MATERIAL SUPPLIED START

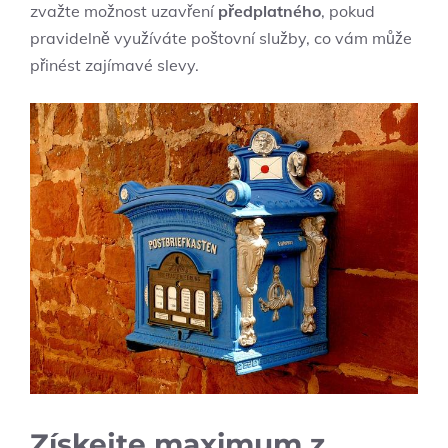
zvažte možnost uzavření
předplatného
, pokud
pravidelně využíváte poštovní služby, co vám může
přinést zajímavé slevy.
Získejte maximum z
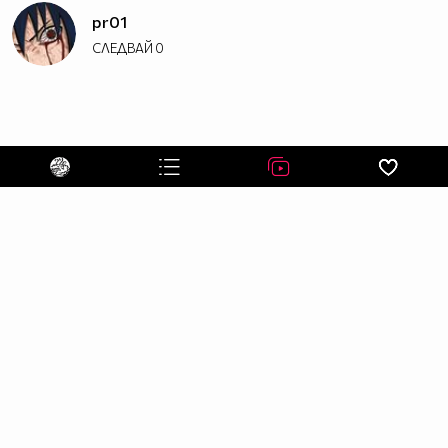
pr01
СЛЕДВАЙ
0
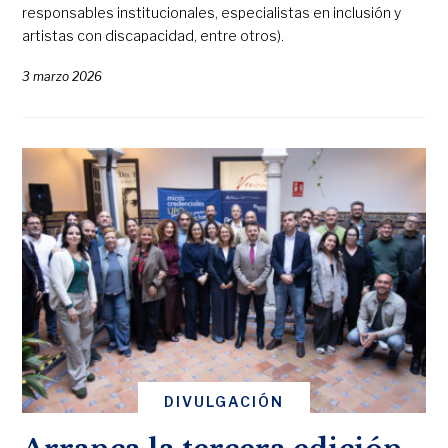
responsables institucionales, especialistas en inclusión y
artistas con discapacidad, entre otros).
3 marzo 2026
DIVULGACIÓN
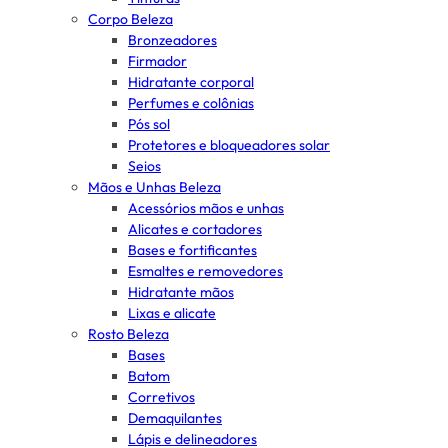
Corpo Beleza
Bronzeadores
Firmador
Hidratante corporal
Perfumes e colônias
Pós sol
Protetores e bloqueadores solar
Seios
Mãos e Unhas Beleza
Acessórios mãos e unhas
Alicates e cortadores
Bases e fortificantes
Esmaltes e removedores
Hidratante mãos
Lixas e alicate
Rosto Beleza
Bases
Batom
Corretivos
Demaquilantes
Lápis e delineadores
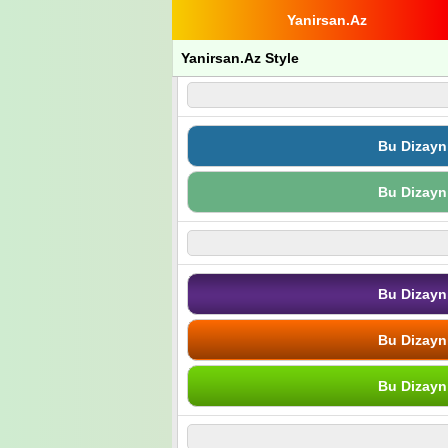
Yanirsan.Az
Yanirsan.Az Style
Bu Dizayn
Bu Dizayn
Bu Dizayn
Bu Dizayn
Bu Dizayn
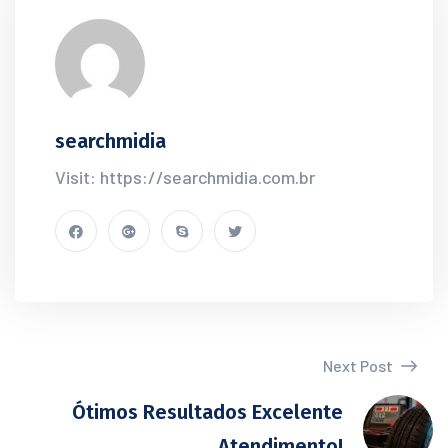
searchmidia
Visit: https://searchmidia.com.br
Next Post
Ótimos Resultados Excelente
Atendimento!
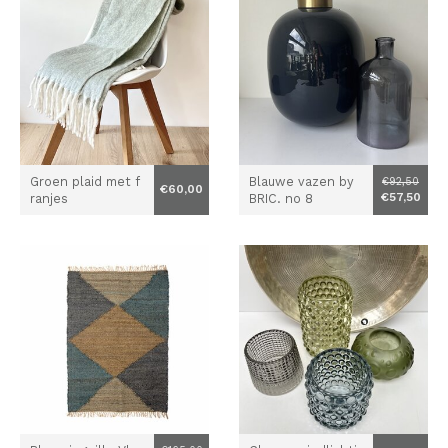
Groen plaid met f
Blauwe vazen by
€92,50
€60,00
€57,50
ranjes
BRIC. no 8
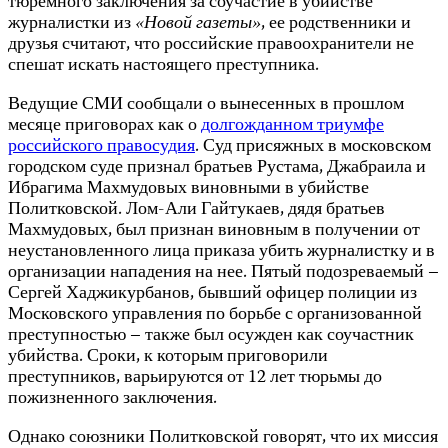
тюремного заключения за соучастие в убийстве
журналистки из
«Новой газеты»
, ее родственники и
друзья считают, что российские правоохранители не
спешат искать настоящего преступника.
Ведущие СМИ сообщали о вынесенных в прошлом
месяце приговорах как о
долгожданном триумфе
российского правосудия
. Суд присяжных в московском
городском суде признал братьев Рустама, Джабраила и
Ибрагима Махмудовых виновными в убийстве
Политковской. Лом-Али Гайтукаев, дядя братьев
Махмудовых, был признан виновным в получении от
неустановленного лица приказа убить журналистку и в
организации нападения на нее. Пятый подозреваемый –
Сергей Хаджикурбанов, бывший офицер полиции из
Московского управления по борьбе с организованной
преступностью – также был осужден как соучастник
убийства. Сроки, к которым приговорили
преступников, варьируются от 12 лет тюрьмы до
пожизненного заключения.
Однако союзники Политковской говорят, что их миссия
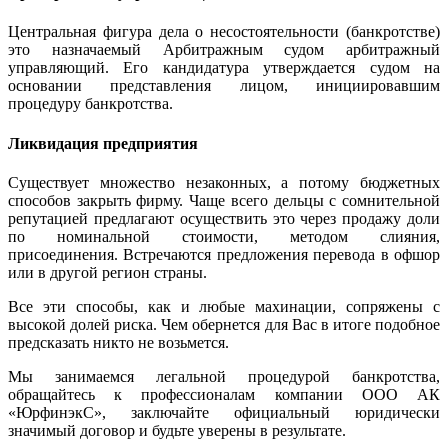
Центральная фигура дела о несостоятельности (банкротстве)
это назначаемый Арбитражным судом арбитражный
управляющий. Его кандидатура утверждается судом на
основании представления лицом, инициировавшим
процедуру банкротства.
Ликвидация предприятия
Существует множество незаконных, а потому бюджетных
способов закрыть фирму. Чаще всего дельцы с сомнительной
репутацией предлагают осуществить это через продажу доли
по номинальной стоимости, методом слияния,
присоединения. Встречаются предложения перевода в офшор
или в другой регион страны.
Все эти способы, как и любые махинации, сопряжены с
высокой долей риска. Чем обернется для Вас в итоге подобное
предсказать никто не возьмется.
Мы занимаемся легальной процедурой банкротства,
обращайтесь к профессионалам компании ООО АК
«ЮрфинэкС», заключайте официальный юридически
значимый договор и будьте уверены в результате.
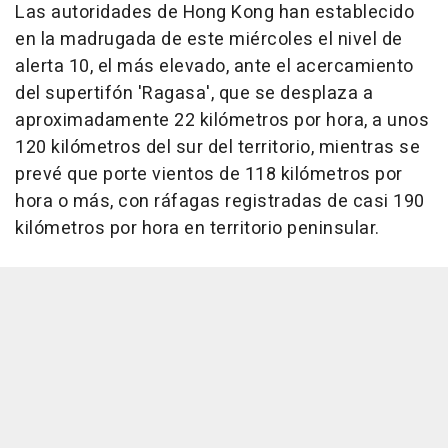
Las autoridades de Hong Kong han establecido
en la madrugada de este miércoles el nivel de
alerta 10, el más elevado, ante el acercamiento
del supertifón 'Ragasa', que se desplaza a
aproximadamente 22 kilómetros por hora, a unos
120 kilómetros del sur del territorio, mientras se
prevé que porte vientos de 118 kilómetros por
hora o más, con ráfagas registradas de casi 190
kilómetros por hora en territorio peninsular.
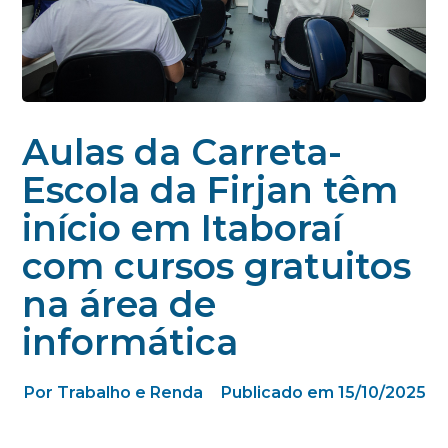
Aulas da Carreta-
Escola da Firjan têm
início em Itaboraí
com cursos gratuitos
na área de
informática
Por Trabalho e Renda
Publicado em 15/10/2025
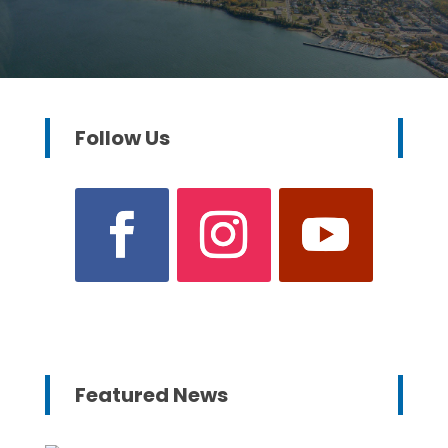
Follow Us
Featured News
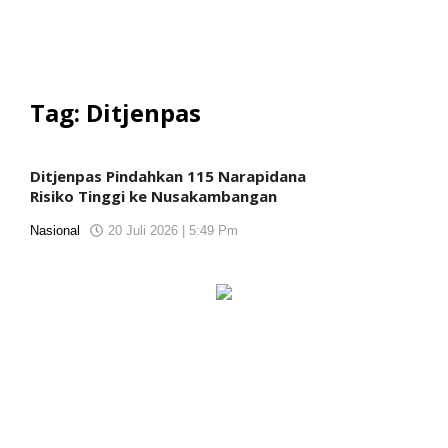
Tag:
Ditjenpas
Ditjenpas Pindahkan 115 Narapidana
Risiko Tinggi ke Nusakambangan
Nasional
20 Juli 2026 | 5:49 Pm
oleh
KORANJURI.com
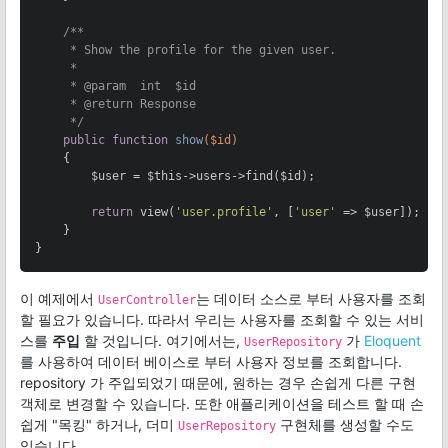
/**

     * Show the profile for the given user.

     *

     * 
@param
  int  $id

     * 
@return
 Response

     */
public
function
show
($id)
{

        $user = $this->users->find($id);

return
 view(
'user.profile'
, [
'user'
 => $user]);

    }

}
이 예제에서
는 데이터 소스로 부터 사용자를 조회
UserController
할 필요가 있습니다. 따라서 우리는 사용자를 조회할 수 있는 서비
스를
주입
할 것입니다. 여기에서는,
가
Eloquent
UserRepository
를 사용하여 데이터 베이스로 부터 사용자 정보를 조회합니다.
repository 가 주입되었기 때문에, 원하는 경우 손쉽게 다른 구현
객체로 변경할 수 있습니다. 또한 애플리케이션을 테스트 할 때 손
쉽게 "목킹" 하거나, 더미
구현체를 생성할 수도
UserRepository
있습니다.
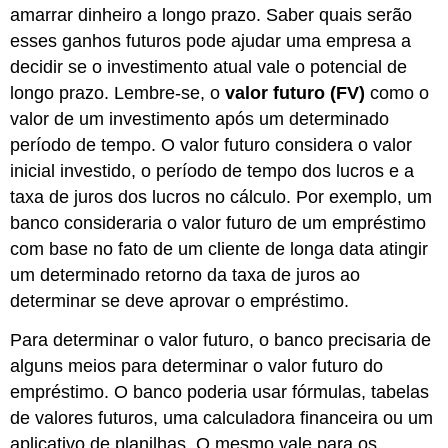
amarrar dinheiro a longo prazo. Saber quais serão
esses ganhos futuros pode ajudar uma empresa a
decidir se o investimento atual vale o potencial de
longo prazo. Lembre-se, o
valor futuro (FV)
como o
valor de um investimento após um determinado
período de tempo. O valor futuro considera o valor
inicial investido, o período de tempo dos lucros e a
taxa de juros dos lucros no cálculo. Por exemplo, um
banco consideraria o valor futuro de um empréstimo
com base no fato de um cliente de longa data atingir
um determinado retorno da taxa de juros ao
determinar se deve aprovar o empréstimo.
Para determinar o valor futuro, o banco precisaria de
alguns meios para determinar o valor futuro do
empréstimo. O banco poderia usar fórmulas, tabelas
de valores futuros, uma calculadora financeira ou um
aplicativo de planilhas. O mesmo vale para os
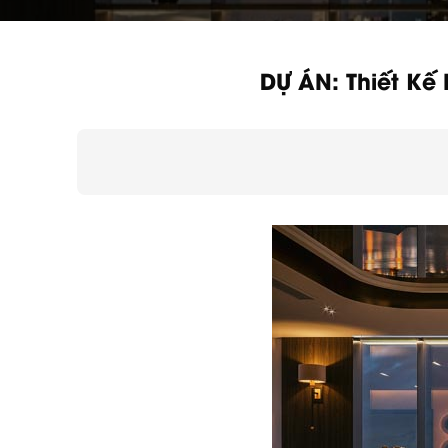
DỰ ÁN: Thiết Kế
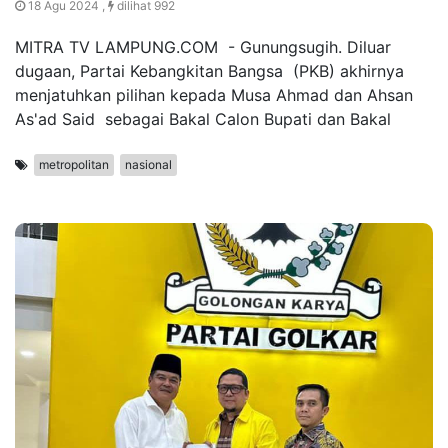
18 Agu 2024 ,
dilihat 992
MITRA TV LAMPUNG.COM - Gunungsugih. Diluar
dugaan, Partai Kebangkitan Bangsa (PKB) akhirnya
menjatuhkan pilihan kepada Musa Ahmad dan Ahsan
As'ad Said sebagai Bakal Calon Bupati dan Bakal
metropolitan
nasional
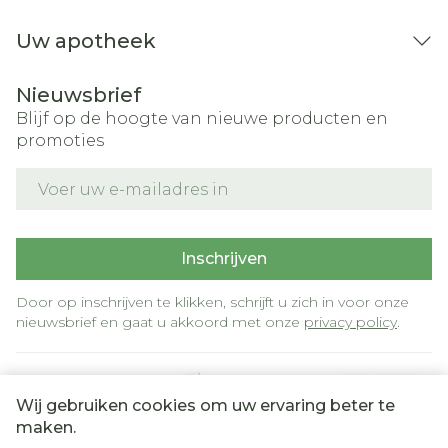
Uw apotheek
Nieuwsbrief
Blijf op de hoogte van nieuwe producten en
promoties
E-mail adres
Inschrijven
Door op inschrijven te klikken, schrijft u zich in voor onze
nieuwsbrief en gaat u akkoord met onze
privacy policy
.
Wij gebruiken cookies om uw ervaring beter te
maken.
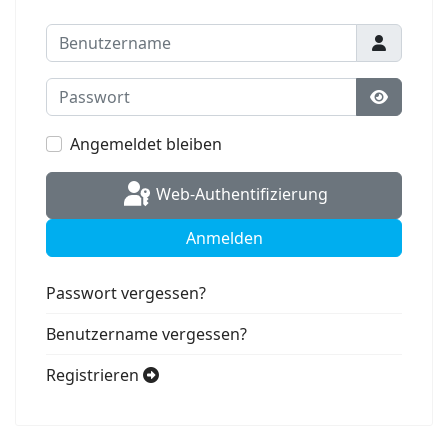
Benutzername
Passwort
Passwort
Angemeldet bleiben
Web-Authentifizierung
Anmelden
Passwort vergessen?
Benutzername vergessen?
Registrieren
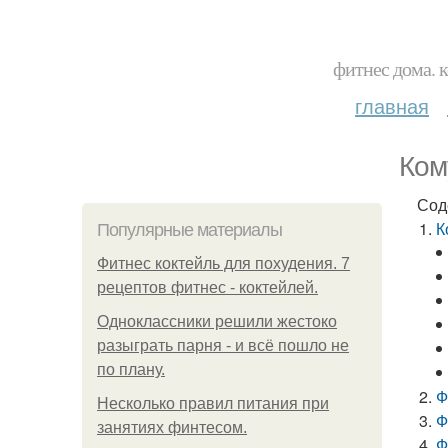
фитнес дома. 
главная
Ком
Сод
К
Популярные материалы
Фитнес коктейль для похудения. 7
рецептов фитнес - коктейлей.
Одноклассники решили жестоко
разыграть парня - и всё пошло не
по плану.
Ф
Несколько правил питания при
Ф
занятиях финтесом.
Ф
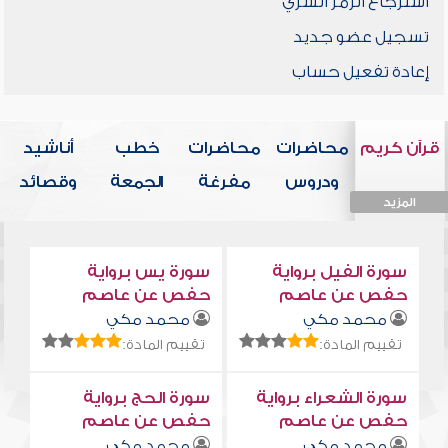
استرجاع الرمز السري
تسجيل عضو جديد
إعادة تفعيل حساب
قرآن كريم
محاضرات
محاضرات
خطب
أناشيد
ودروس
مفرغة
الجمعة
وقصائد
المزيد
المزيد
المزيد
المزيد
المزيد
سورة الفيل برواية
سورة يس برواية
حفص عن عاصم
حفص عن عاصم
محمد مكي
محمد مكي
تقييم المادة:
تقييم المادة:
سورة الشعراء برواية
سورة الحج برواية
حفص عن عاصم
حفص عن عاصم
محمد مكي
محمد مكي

MATERIAL SUPPLIED END

PROBLEM STATEMENT => Check every line above for the string "profile" and copy those that have it.

RESULT =>
     * Show the profile for the given user.
'user.profile'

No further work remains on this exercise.